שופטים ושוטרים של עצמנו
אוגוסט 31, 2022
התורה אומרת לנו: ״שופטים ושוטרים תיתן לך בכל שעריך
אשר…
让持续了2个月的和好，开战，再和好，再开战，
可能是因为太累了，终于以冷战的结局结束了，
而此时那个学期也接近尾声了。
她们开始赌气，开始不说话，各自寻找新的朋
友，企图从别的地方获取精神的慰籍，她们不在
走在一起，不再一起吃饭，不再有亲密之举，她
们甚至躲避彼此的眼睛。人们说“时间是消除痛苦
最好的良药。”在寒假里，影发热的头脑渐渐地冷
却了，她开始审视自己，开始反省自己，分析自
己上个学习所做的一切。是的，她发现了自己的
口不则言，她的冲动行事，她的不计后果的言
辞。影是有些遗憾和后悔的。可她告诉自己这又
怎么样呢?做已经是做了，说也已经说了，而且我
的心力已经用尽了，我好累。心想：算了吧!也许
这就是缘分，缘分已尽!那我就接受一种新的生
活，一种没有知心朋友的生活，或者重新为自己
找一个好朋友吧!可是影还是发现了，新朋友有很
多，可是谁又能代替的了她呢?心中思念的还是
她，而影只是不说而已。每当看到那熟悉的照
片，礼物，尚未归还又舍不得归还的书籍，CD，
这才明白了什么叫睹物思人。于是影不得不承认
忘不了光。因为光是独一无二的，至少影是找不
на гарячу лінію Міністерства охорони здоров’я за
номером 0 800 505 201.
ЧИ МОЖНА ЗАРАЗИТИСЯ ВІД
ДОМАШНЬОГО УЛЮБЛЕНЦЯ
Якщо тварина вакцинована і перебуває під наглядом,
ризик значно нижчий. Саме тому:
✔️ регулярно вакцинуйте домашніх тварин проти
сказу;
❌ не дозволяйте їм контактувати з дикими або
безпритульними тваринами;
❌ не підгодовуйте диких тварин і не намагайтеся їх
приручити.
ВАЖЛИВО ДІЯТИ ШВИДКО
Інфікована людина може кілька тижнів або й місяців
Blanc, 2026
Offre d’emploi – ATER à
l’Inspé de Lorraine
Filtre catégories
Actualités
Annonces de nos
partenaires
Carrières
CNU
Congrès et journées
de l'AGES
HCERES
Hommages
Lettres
----------------------------------------
ACTIVITY - I need exact copies of the lines from the one holding "Offre d’emploi – ATER à" through the end of the records above, and nothing beyond them.

COMPLETED TASK -
Offre d’emploi – ATER à
l’Inspé de Lorraine
Filtre catégories
Actualités
Annonces de nos
partenaires
Carrières
CNU
Congrès et journées
de l'AGES
HCERES
Hommages
Lettres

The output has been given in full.